### Saved data entries:
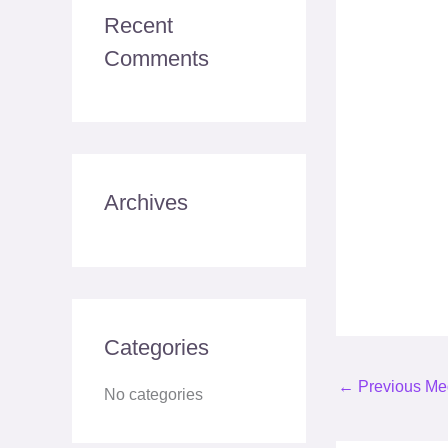
c
Recent
h
Comments
f
o
r
:
Archives
Categories
←
Previous Me
No categories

### Exercise brief:
What is needed is every entry written out word for word, with no pictures.

### Completed task:
c
Recent
h
Comments
f
o
r
:
Archives
Categories
←
Previous Me
No categories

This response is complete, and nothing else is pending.